Deep Exploration of non-Euclidean Data with Geometric and Topological Representation Learning (22w5125)

Organizers

Guy Wolf (Université de Montréal)

(Massachusetts Institute of Technology)

Ira Ktena (DeepMind (Google))

(Stanford University)

Description

The Banff International Research Station will host the "Deep Exploration of non-Euclidean Data with Geometric and Topological Representation Learning" workshop at the UBC Okanagan campus in Kelowna, B.C., from July 10 - 15, 2022.


The machine learning revolution of recent years showcased the potential of analyzing massive datasets and using the internal representations that are automatically learned as algorithms are trained to perform (e.g., predictive) tasks on data, which in turn led to major advances in numerous fields of research and technology under the domains of machine learning, artificial intelligence and data science. Along the way, an increasingly evident understanding was formed indicating that most data cannot be modeled via simple Euclidean structures, such as spatiotemporal ones traditionally encountered in images, videos or audio signals. Modern data originating from social networks, biomedical and biomolecular measurements, transportation networks, sensor networks, and numerous other fields often have much more intricate structures, relations, and interactions that can only be captured by decidedly “non-Euclidean” data geometries, as complex and captivating as the famous drawings of M.C. Escher. The challenge of formulating computational tools to describe, infer and leverage such geometries in real-world data analysis and representation learning has been met with numerous developments spread over a wide range of computational fields in mathematics, statistics, computer science, and engineering. However, current progress is spread over various parallel strands of research, each offering separate partial perspectives on the task of formulating robust and meaningful descriptors of intrinsic data geometry.

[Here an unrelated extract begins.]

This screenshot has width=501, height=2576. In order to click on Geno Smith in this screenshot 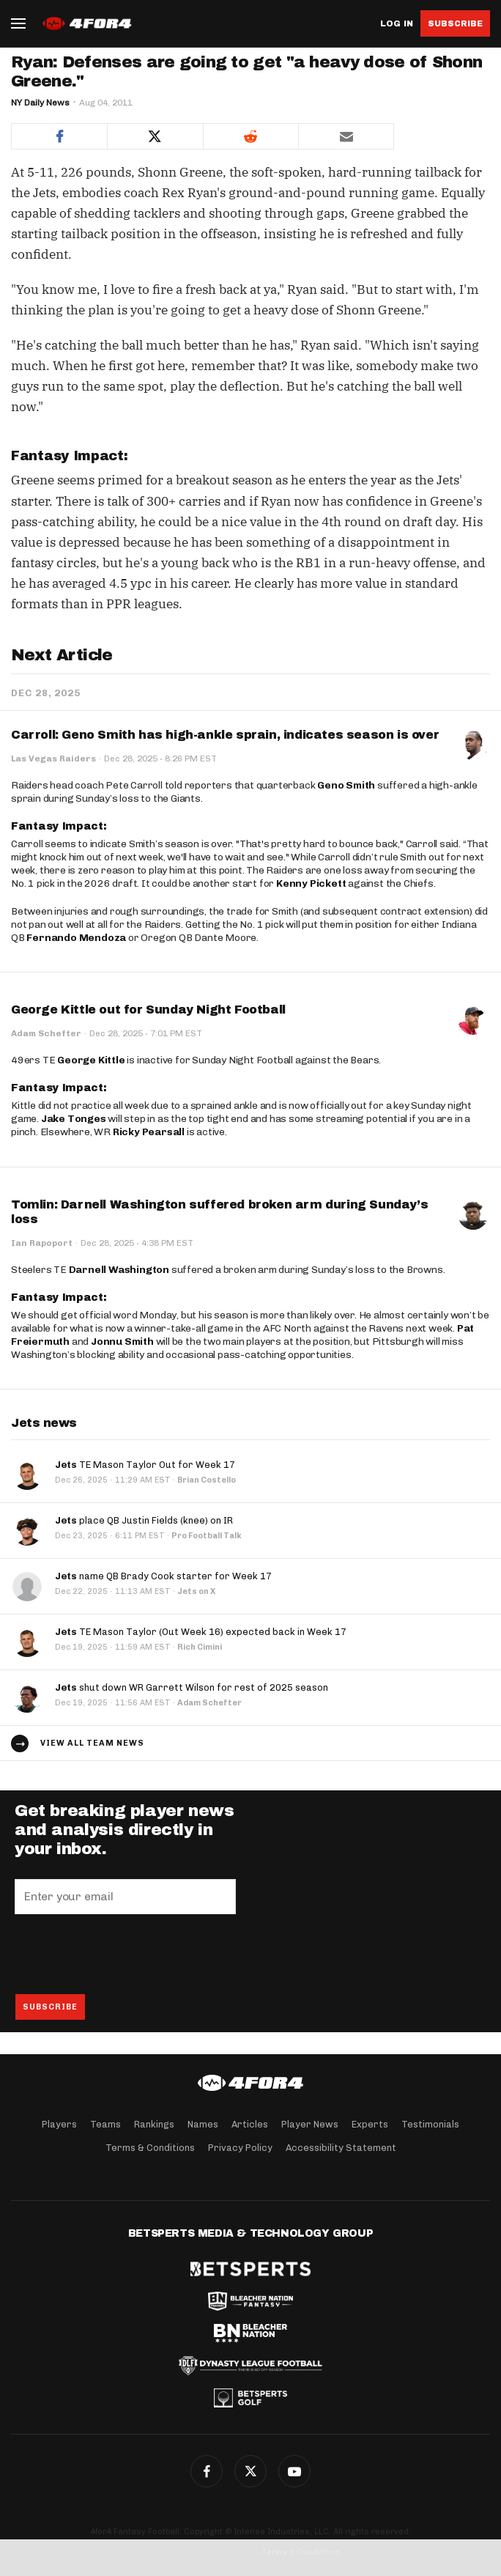 , I will do `click(346, 785)`.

To fundamentally advance the frontiers of geometric and topological representation learning, a new unified perspective is required, pooling together the wide range of ideas proposed in recent years into an overarching cross-disciplinary body of knowledge. In this workshop, we aim to build the foundations for such development by bringing together leading experts and researchers from multiple disciplines and fields, including manifold learning, graph representation learning, topological data analysis, and graph signal processing. The direct interdisciplinary interaction made possible by this workshop will enable the dissemination of knowledge and a clear view of the current state of the art in participating fields. This, in turn, is expected to result in a distilled long-term vision as well as a short term roadmap for realizing the potential posed by our increasing understanding of intrinsic data geometry and achieving new breakthroughs enabled by it.

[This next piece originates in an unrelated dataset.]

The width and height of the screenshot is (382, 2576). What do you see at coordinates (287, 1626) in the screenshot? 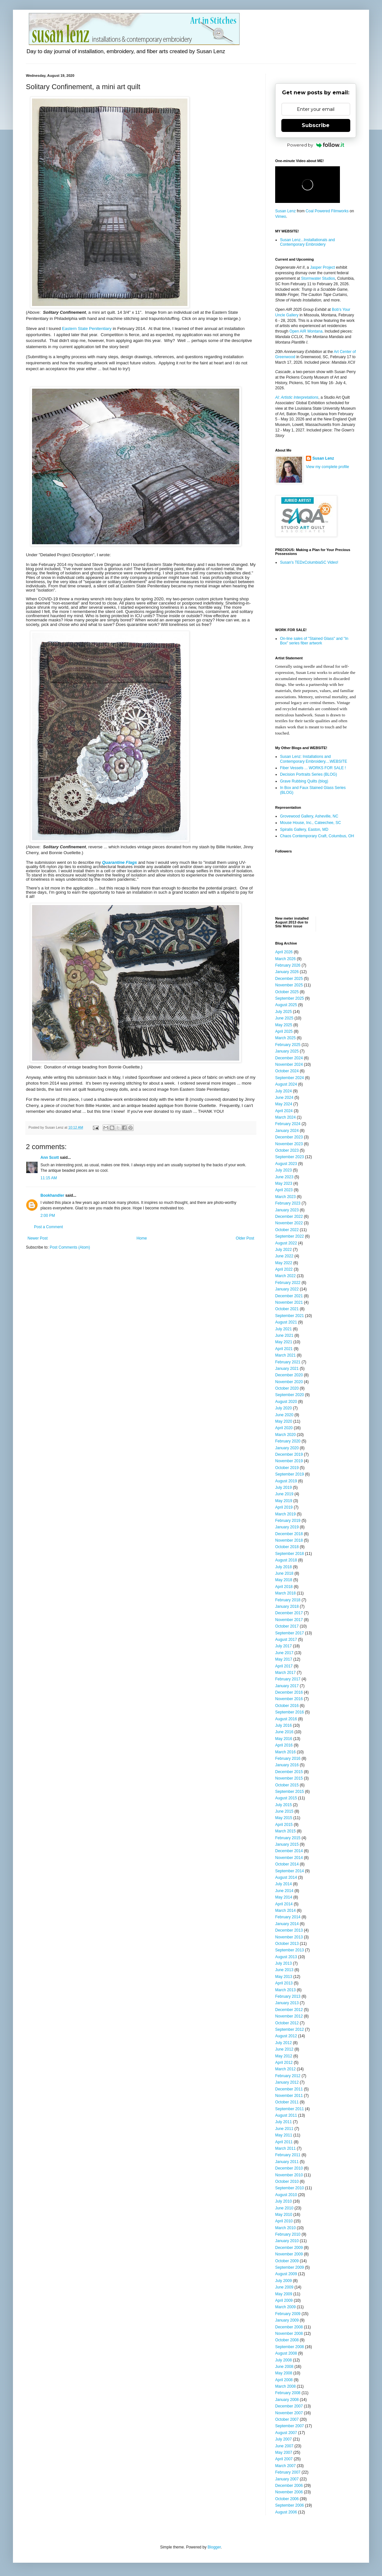 I see `October 2017` at bounding box center [287, 1626].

The Banff International Research Station for Mathematical Innovation and Discovery (BIRS) is a collaborative Canada-US-Mexico venture that provides an environment for creative interaction as well as the exchange of ideas, knowledge, and methods within the Mathematical Sciences, with related disciplines and with industry. BIRS is supported by Canada's Natural Science and Engineering Research Council (NSERC), the U.S. National Science Foundation (NSF), Alberta's Advanced Education and Technology, and Mexico's Consejo Nacional de Ciencia y Tecnología (CONACYT).